Seed World

NC State Plants Return from Space Microgravity Research

Ground control plants grow in plates at the VEGGIE growth chamber at the Kennedy Space Center. Source: NC State

Two plant experiments from North Carolina State University (NC State) researchers returned to Earth after weeks on the International Space Station, according to a release.

Two researchers from the College of Agriculture and Life Sciences, Marcela Rojas-Pierce and Imara Perera, sent their two projects to space in early June. With their return, both Rojas-Pierce and Perera will now study how these plants reacted to their extreme environments.

Rojas-Pierce, a professor, focuses her project on how microgravity affects vacuoles — a plant cell’s largest internal structure that breaks down and stores proteins. She focused on two Arabidopsis genotypes — a wild type and a mutate type that lacks proteins that help in vacuole fusion. Previously, her team tested how a chemical inhibitor called Wortmannin induces vacuole fusion in mutated plants. International space Station researchers conducted similar experiments before preserving the cell structures to send back to Earth.

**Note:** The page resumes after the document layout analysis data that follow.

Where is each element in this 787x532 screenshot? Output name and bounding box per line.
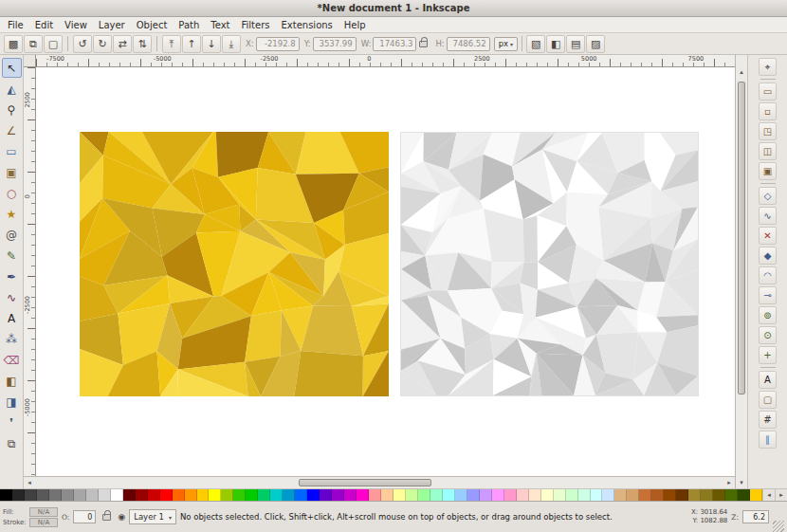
lock-ratio-icon[interactable] bbox=[419, 41, 428, 47]
rotate-cw-button[interactable]: ↻ bbox=[93, 35, 112, 53]
palette-swatch[interactable] bbox=[283, 489, 295, 501]
palette-swatch[interactable] bbox=[86, 489, 99, 501]
palette-swatch[interactable] bbox=[614, 489, 627, 501]
units-dropdown[interactable]: px ▾ bbox=[494, 37, 518, 51]
palette-swatch[interactable] bbox=[332, 489, 344, 501]
palette-swatch[interactable] bbox=[688, 489, 701, 501]
palette-swatch[interactable] bbox=[602, 489, 614, 501]
snap-bbox-button[interactable]: ▭ bbox=[759, 83, 777, 101]
palette-swatch[interactable] bbox=[233, 489, 246, 501]
palette-swatch[interactable] bbox=[750, 489, 762, 501]
pen-tool[interactable]: ✒ bbox=[2, 266, 22, 286]
palette-swatch[interactable] bbox=[209, 489, 221, 501]
node-tool[interactable]: ◭ bbox=[2, 79, 22, 99]
palette-swatch[interactable] bbox=[136, 489, 148, 501]
layer-selector[interactable]: Layer 1 ▾ bbox=[129, 509, 176, 524]
palette-swatch[interactable] bbox=[111, 489, 123, 501]
fill-value[interactable]: N/A bbox=[29, 507, 58, 517]
palette-swatch[interactable] bbox=[492, 489, 504, 501]
palette-swatch[interactable] bbox=[467, 489, 480, 501]
flip-vertical-button[interactable]: ⇅ bbox=[133, 35, 152, 53]
palette-swatch[interactable] bbox=[148, 489, 160, 501]
palette-swatch[interactable] bbox=[664, 489, 676, 501]
yellow-crystallize-image[interactable] bbox=[80, 132, 389, 396]
palette-swatch[interactable] bbox=[320, 489, 332, 501]
transform-patterns-toggle[interactable]: ▨ bbox=[586, 35, 605, 53]
palette-swatch[interactable] bbox=[270, 489, 283, 501]
palette-swatch[interactable] bbox=[591, 489, 603, 501]
palette-swatch[interactable] bbox=[246, 489, 258, 501]
star-tool[interactable]: ★ bbox=[2, 204, 22, 224]
snap-rotation-centers-button[interactable]: + bbox=[759, 346, 777, 364]
palette-swatch[interactable] bbox=[221, 489, 233, 501]
rotate-ccw-button[interactable]: ↺ bbox=[73, 35, 92, 53]
palette-swatch[interactable] bbox=[627, 489, 639, 501]
gradient-tool[interactable]: ◨ bbox=[2, 392, 22, 412]
palette-swatch[interactable] bbox=[381, 489, 394, 501]
palette-swatch[interactable] bbox=[578, 489, 591, 501]
zoom-tool[interactable]: ⚲ bbox=[2, 100, 22, 119]
menu-filters[interactable]: Filters bbox=[236, 19, 276, 31]
menu-view[interactable]: View bbox=[59, 19, 93, 31]
palette-swatch[interactable] bbox=[517, 489, 529, 501]
menu-path[interactable]: Path bbox=[173, 19, 205, 31]
fill-stroke-indicator[interactable]: Fill: N/A Stroke: N/A bbox=[3, 507, 58, 527]
scroll-down-icon[interactable]: ▾ bbox=[736, 479, 747, 486]
palette-swatch[interactable] bbox=[37, 489, 49, 501]
snap-smooth-nodes-button[interactable]: ◠ bbox=[759, 266, 777, 284]
fill-tool[interactable]: ◧ bbox=[2, 371, 22, 391]
vertical-scrollbar[interactable]: ▴ ▾ bbox=[735, 55, 747, 488]
snap-bbox-centers-button[interactable]: ▣ bbox=[759, 162, 777, 180]
palette-swatch[interactable] bbox=[406, 489, 418, 501]
menu-layer[interactable]: Layer bbox=[93, 19, 131, 31]
spiral-tool[interactable]: @ bbox=[2, 225, 22, 245]
palette-swatch[interactable] bbox=[713, 489, 725, 501]
palette-swatch[interactable] bbox=[295, 489, 307, 501]
menu-text[interactable]: Text bbox=[205, 19, 235, 31]
rectangle-tool[interactable]: ▭ bbox=[2, 141, 22, 161]
scale-stroke-toggle[interactable]: ▧ bbox=[526, 35, 545, 53]
palette-scroll-left-icon[interactable]: ◂ bbox=[762, 489, 775, 501]
text-tool[interactable]: A bbox=[2, 308, 22, 328]
snap-paths-button[interactable]: ∿ bbox=[759, 207, 777, 225]
flip-horizontal-button[interactable]: ⇄ bbox=[113, 35, 132, 53]
palette-swatch[interactable] bbox=[344, 489, 357, 501]
transform-gradients-toggle[interactable]: ▤ bbox=[566, 35, 585, 53]
snap-grid-button[interactable]: # bbox=[759, 411, 777, 429]
raise-to-top-button[interactable]: ⤒ bbox=[162, 35, 181, 53]
spray-tool[interactable]: ⁂ bbox=[2, 329, 22, 349]
palette-swatch[interactable] bbox=[394, 489, 406, 501]
pencil-tool[interactable]: ✎ bbox=[2, 246, 22, 266]
resize-grip[interactable] bbox=[773, 521, 784, 532]
palette-swatch[interactable] bbox=[725, 489, 738, 501]
palette-swatch[interactable] bbox=[738, 489, 750, 501]
palette-swatch[interactable] bbox=[529, 489, 541, 501]
snap-bbox-corners-button[interactable]: ◳ bbox=[759, 122, 777, 140]
palette-swatch[interactable] bbox=[418, 489, 430, 501]
snap-bbox-edges-button[interactable]: ▫ bbox=[759, 102, 777, 120]
zoom-input[interactable]: 6.2 bbox=[742, 510, 769, 523]
snap-text-baseline-button[interactable]: A bbox=[759, 371, 777, 389]
menu-edit[interactable]: Edit bbox=[29, 19, 59, 31]
lower-to-bottom-button[interactable]: ⤓ bbox=[222, 35, 241, 53]
palette-swatch[interactable] bbox=[173, 489, 185, 501]
palette-swatch[interactable] bbox=[123, 489, 136, 501]
palette-swatch[interactable] bbox=[74, 489, 86, 501]
menu-file[interactable]: File bbox=[2, 19, 29, 31]
palette-swatch[interactable] bbox=[566, 489, 578, 501]
palette-swatch[interactable] bbox=[25, 489, 37, 501]
snap-enable-button[interactable]: ⌖ bbox=[759, 58, 777, 76]
palette-swatch[interactable] bbox=[197, 489, 210, 501]
palette-swatch[interactable] bbox=[185, 489, 197, 501]
y-field[interactable]: 3537.99 bbox=[313, 37, 357, 51]
raise-button[interactable]: ↑ bbox=[182, 35, 201, 53]
box-3d-tool[interactable]: ▣ bbox=[2, 162, 22, 182]
palette-swatch[interactable] bbox=[504, 489, 517, 501]
palette-swatch[interactable] bbox=[541, 489, 554, 501]
snap-line-midpoints-button[interactable]: ⊸ bbox=[759, 286, 777, 304]
snap-path-intersections-button[interactable]: ✕ bbox=[759, 227, 777, 245]
height-field[interactable]: 7486.52 bbox=[447, 37, 490, 51]
snap-object-centers-button[interactable]: ⊙ bbox=[759, 326, 777, 344]
select-all-layers-button[interactable]: ⧉ bbox=[24, 35, 43, 53]
calligraphy-tool[interactable]: ∿ bbox=[2, 287, 22, 307]
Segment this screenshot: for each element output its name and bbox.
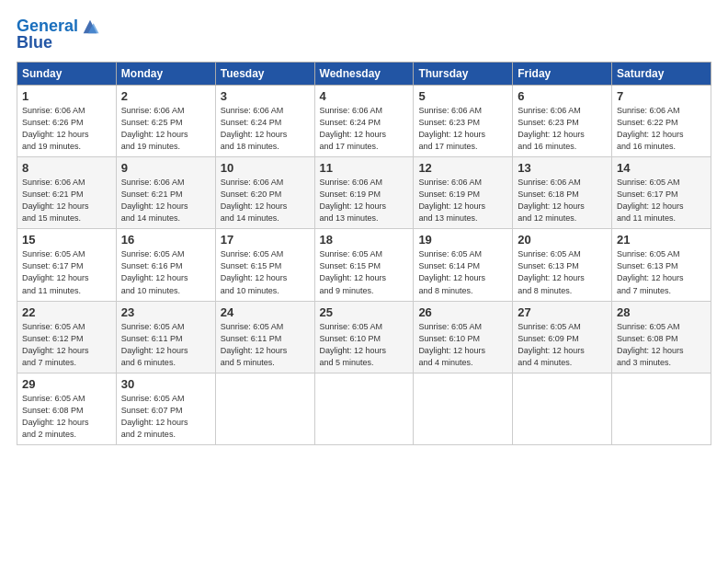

“This particular experiment is embedded in a bigger-picture project we have in the lab here on Earth where we’re trying to understand how plants respond to gravity,” Rojas-Pierce told NASA. “We know that the vacuole is important for that response. We’re trying to understand why.”

Perera, a research professor, focused more on how microgravity affects a plant’s metabolic pathway. The gene expression and protein accumulation in the plants sent to space will be compared to control plants grown at Kennedy Space Center.

“Understanding how plants adapt to space is important in order to cultivate plants on long duration missions,” Perera said.